Nicht dass der Südafrikaner Musk vorhätte, in den USA chinesische Propaganda zu verbreiten. Aber: Mindestens gewisse Schnittmengen gäbe es zwischen Pekings Interessen und jenen des Multimilliardärs. Mit dem Tiktok-Kauf könnte Musk sich in China, dem zweitwichtigsten Absatzmarkt seiner Tesla-Fahrzeuge nach den USA, ein paar mächtige Freunde sichern.
Drittens: Musk, selbst übrigens noch nicht aktiv auf Tiktok, sieht sich gerne in der Rolle als Zensur-Endgegner, als Ritter des freien Worts und Verfechter der radikalen Meinungsfreiheit.

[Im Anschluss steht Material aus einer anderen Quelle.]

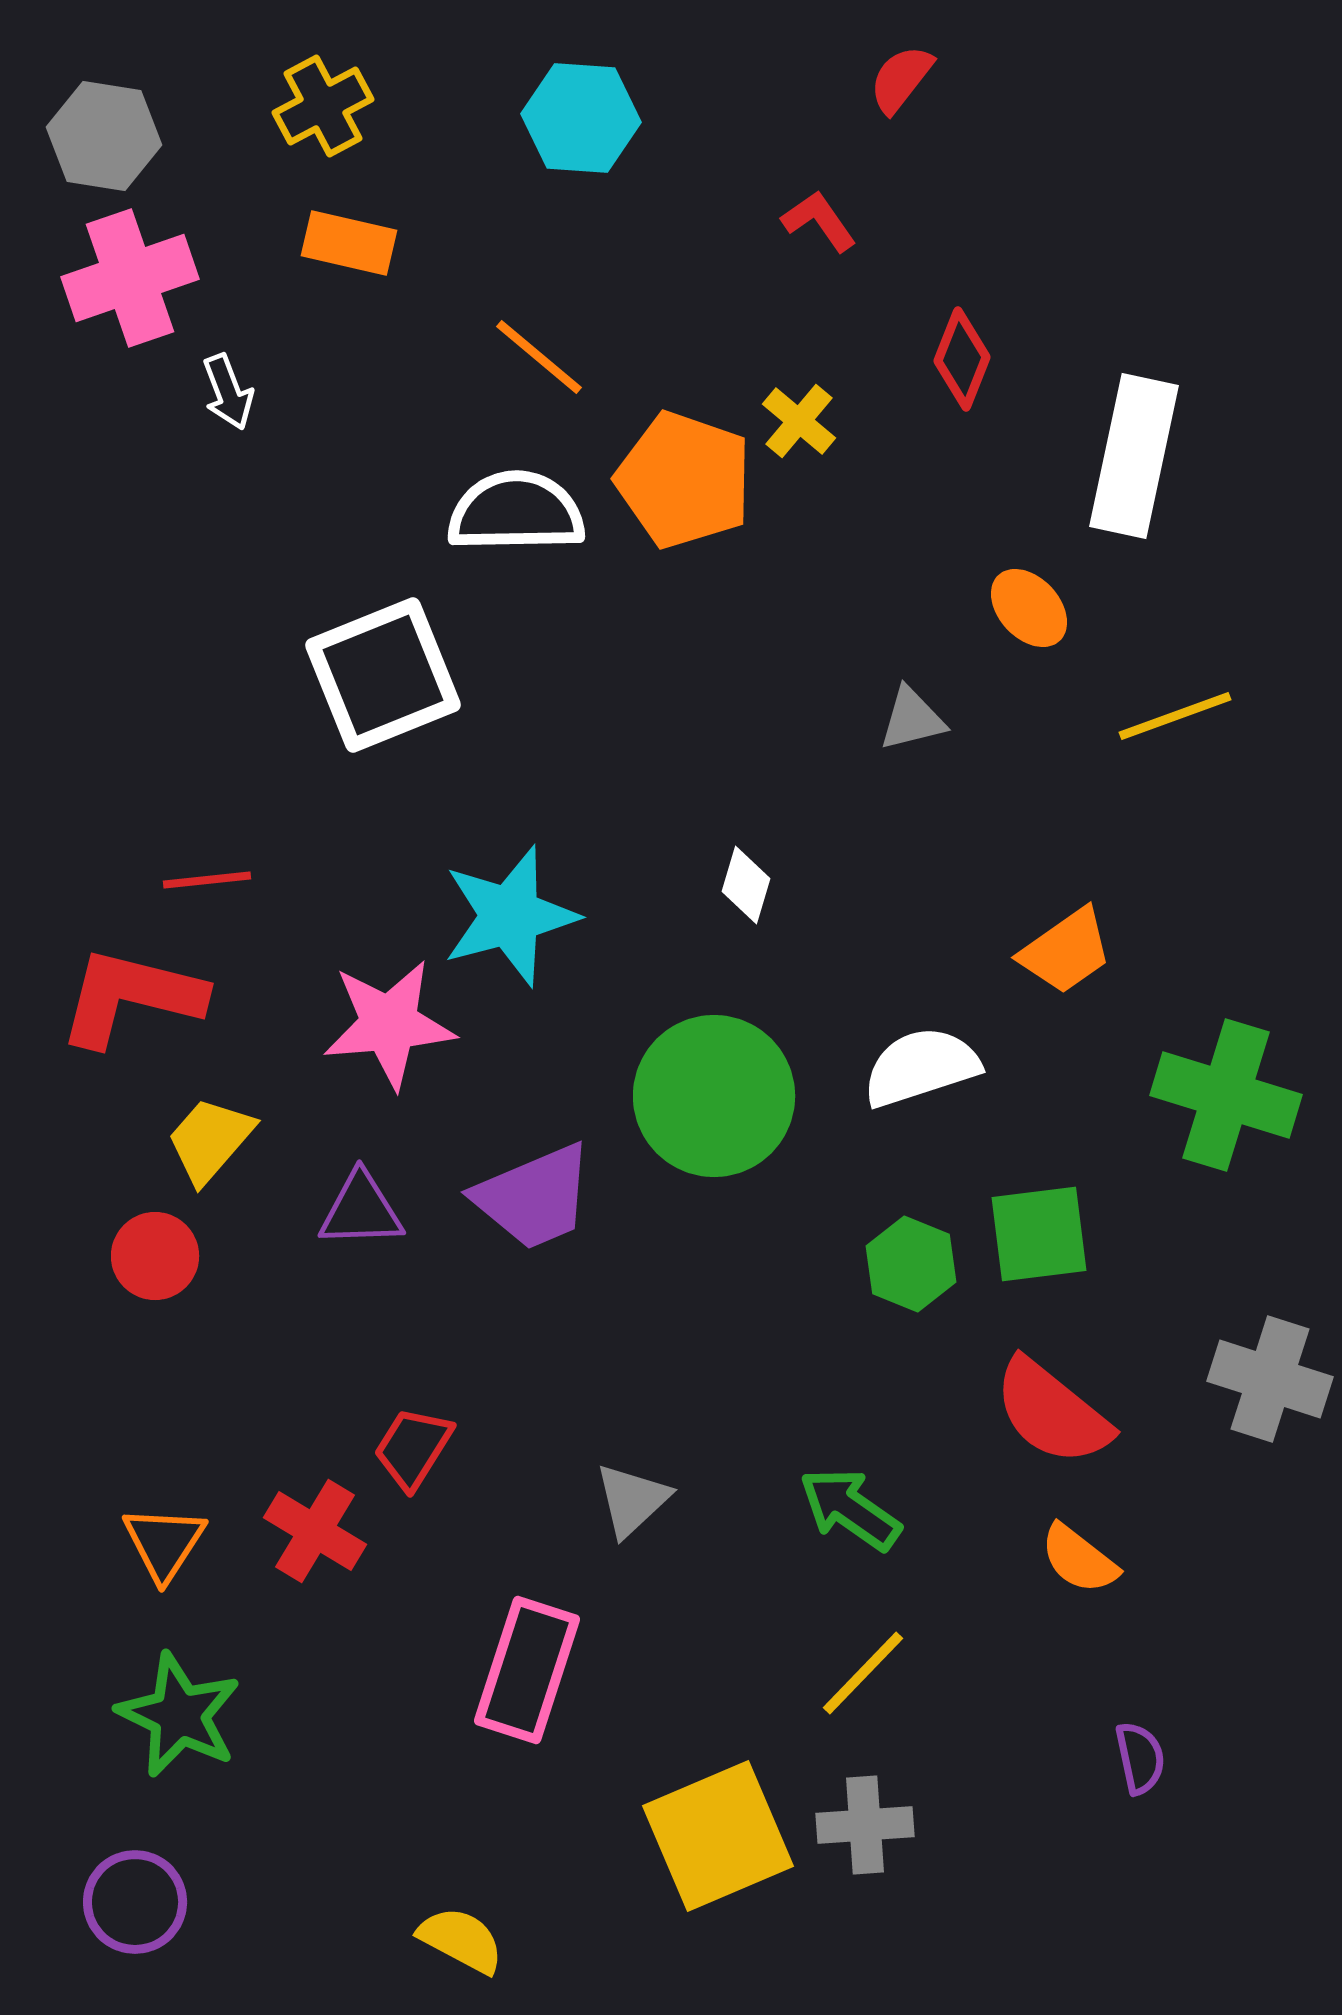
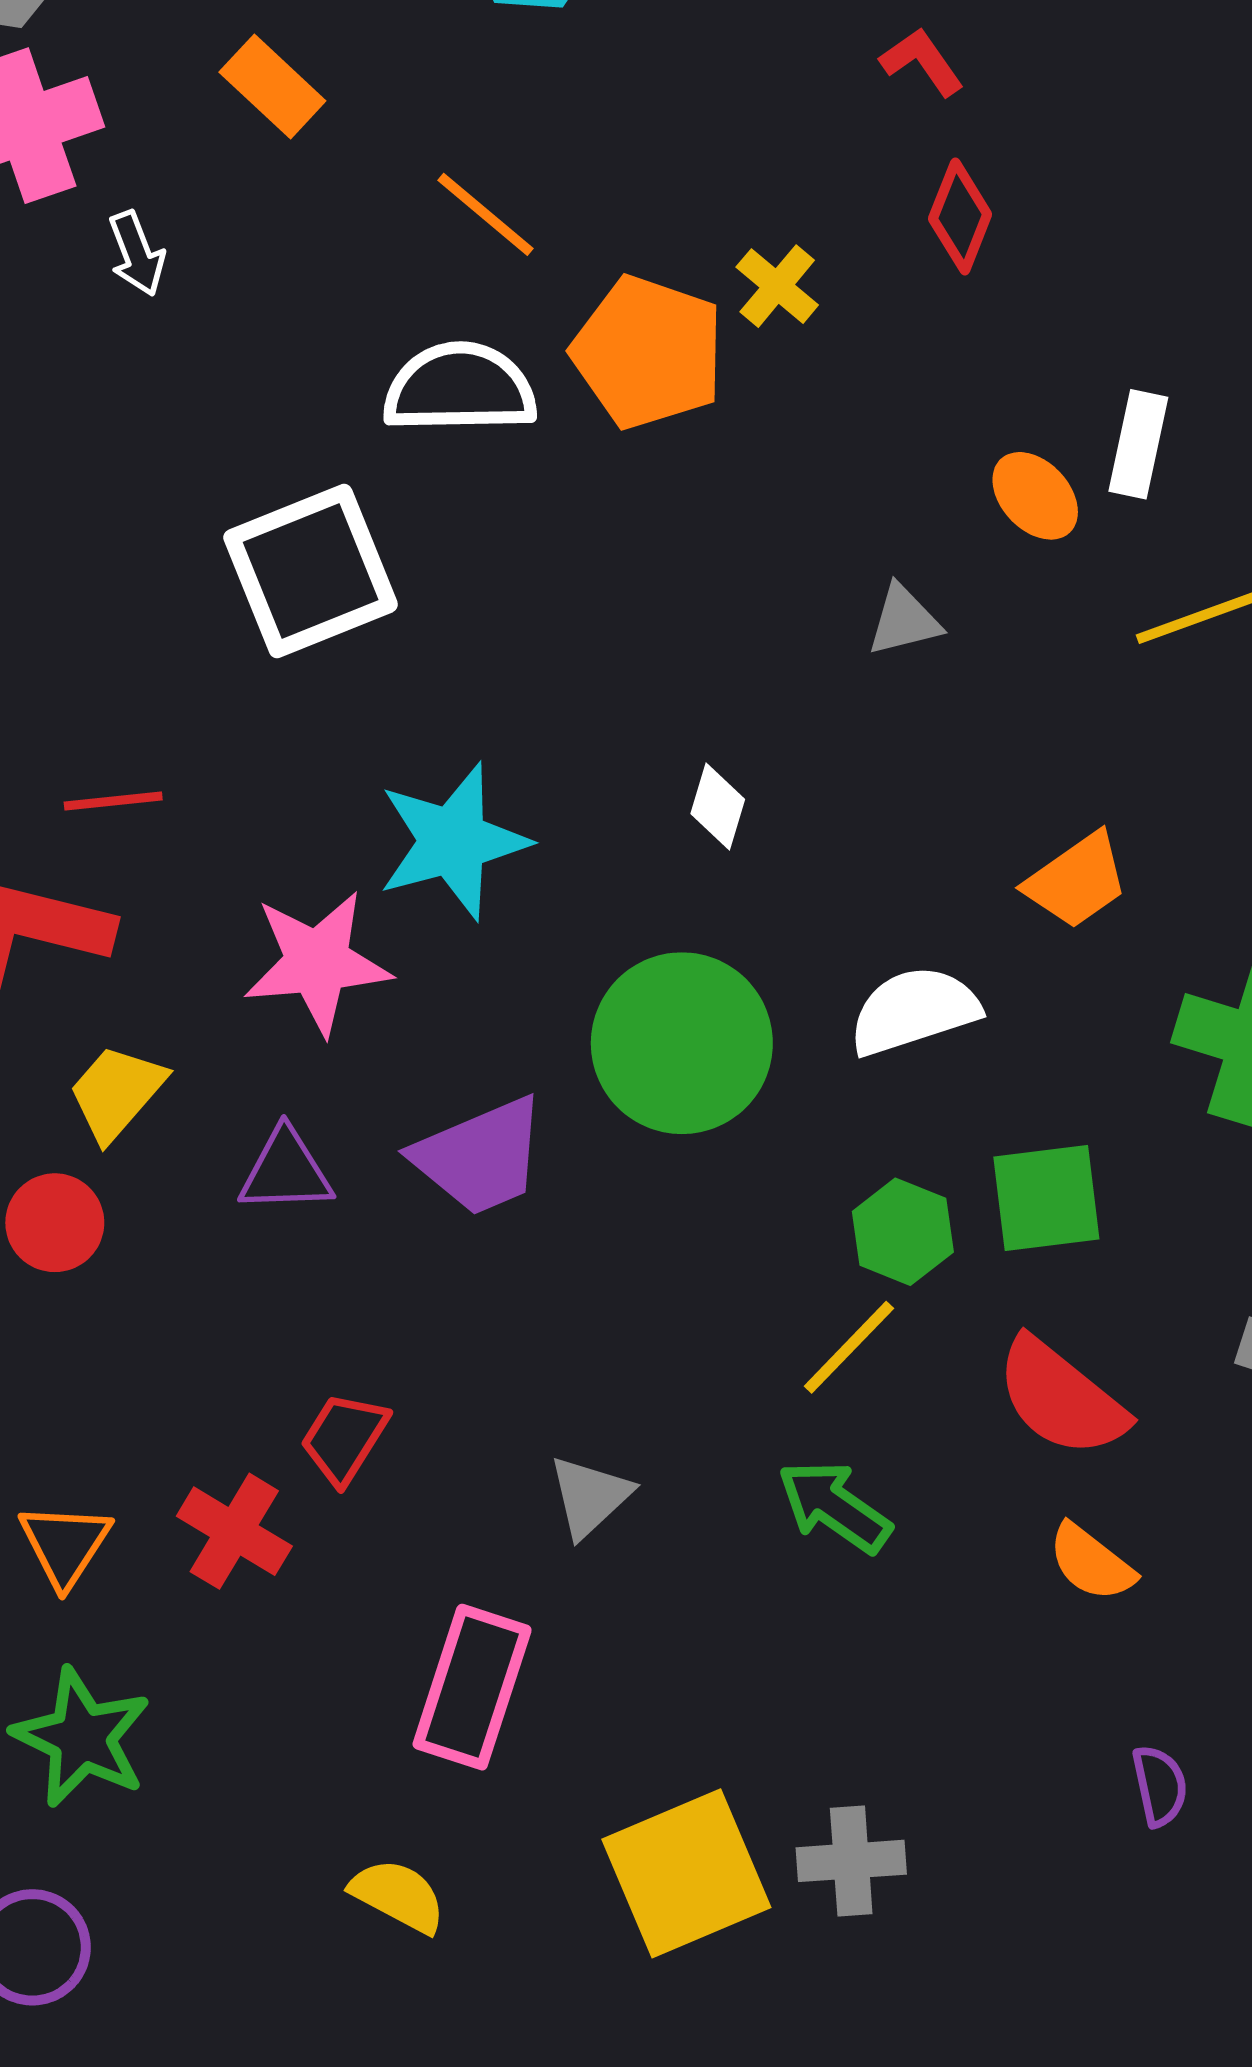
red L-shape: (819, 221) -> (922, 62), moved
orange rectangle: (349, 243) -> (272, 86), turned 30
white rectangle: (1134, 456) -> (1138, 444), moved, size x0.6
yellow line: (863, 1673) -> (849, 1347), moved
yellow semicircle: (461, 1940) -> (398, 1896), moved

Das war seine Argumentation beim Kauf von Twitter, heute X. Aus demselben Grund dürfte der zukünftige Mitarbeiter in der Administration von Donald Trump (78) auch ein Interesse an Tiktok haben.
Auf einen Schlag Einfluss auf die News- und Unterhaltungsdiät von 170 Millionen Amis (also mehr als jeden zweiten Menschen im 334-Millionen-Einwohner-Land) zu erhalten und sie von der drohenden «Zensur» durch allzu paragrafentreue Bürokraten zu befreien, das wäre genau nach Musks Gusto.
Viertens: Musk braucht Daten, richtig viele Daten, um die Modelle seines KI-Unternehmens xAI zu füttern. Schliesslich reicht es dem nimmermüden Mann nicht, mit SpaceX das Weltall, mit Tesla die Automobilbranche, mit Neuralink die Hirnforschung und mit der «Boring Company» die Städteplanung der Zukunft aufzumischen. Er möchte auch bei der künstlichen Intelligenz ganz vorne mitspielen.
Die 170 Millionen amerikanischen Tiktoker lieferten haufenweise Datenpunkte, mit denen er die hungrigen xAI-Rechner trainieren könnte.
Eine Win-win-Situation eigentlich. Verlieren würden einzig jene, die jetzt schon genug haben vom dauerpräsenten Musk. Allein in den USA gibt es davon wohl mindestens so viele wie aktive Tiktok-User.